▶ EXERCISE OBJECTIVE: Scan the lines below for "pusat" and copy the matches.

▶ EXERCISE DATA:
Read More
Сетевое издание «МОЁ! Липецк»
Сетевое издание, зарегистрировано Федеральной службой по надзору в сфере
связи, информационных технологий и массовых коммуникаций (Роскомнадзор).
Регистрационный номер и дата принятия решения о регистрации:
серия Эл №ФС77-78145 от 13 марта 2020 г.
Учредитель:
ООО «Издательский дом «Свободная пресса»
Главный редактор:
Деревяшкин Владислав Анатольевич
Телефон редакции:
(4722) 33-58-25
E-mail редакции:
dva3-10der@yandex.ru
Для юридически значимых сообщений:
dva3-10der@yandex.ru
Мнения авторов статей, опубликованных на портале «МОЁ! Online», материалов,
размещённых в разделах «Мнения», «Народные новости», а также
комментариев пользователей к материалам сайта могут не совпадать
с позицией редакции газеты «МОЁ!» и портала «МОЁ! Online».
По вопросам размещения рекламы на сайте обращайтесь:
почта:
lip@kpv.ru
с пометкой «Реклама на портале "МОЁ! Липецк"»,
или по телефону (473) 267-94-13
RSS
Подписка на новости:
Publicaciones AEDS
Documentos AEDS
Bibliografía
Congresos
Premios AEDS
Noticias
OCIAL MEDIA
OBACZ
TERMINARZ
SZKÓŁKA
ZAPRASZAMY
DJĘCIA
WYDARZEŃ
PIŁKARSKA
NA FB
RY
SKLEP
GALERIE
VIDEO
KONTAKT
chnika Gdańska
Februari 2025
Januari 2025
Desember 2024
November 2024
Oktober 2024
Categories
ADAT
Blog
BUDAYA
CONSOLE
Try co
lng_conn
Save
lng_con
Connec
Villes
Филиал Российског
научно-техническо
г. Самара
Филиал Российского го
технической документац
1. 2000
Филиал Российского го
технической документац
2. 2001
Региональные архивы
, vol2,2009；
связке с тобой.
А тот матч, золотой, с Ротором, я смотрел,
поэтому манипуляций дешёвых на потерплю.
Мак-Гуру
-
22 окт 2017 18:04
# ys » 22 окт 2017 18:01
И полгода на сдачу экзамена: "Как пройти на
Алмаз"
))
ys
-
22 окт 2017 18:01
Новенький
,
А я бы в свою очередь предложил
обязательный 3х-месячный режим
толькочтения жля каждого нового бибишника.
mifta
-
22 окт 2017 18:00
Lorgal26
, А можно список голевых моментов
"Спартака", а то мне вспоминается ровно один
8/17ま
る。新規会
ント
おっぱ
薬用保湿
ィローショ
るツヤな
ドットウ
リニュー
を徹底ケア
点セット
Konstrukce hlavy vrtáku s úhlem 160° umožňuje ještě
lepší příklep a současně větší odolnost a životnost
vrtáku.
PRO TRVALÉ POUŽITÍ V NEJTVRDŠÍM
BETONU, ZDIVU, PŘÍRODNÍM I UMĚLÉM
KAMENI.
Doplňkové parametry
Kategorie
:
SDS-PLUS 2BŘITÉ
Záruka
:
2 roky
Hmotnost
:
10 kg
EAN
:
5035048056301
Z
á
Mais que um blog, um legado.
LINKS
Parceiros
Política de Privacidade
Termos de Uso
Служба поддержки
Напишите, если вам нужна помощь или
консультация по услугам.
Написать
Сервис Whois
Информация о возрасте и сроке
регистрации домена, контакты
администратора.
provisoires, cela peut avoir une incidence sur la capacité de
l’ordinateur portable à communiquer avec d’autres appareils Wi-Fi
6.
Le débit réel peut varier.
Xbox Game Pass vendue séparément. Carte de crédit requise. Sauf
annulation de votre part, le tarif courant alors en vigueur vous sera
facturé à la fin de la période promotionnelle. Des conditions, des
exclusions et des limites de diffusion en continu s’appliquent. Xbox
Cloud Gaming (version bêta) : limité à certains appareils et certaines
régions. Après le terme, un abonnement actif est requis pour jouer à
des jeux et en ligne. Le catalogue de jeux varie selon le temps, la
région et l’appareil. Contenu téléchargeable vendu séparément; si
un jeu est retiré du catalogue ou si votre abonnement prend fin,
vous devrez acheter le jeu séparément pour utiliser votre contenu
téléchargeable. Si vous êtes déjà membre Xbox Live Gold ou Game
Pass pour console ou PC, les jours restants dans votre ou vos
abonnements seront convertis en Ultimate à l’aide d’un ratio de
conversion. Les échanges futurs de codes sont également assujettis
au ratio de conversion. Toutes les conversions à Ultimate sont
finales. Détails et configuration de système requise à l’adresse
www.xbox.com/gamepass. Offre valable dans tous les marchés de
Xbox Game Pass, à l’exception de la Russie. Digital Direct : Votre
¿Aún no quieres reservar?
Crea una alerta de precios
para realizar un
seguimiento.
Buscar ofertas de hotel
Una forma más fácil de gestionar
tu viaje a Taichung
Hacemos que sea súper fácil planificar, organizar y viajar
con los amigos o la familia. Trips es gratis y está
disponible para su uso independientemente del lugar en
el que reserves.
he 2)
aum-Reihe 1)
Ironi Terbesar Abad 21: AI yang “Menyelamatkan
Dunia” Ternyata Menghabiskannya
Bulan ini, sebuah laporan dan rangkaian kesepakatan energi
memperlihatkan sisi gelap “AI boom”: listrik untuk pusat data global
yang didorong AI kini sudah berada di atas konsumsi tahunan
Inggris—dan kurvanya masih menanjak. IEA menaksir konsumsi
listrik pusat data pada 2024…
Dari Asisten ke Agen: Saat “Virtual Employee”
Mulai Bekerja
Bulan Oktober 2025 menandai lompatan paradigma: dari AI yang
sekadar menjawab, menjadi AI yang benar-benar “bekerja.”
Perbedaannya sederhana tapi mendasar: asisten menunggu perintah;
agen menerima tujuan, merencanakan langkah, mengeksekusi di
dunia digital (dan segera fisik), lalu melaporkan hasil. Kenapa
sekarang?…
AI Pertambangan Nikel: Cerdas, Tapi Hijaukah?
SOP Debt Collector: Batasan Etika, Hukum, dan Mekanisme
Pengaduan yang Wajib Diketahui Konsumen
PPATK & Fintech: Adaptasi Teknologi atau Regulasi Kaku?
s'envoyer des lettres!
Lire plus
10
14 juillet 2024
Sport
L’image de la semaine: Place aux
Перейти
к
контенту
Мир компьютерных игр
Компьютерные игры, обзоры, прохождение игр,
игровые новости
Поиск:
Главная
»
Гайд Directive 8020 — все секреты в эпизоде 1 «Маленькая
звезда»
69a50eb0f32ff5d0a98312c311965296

▶ ANSWER BELOW:
memperlihatkan sisi gelap “AI boom”: listrik untuk pusat data global
listrik pusat data pada 2024…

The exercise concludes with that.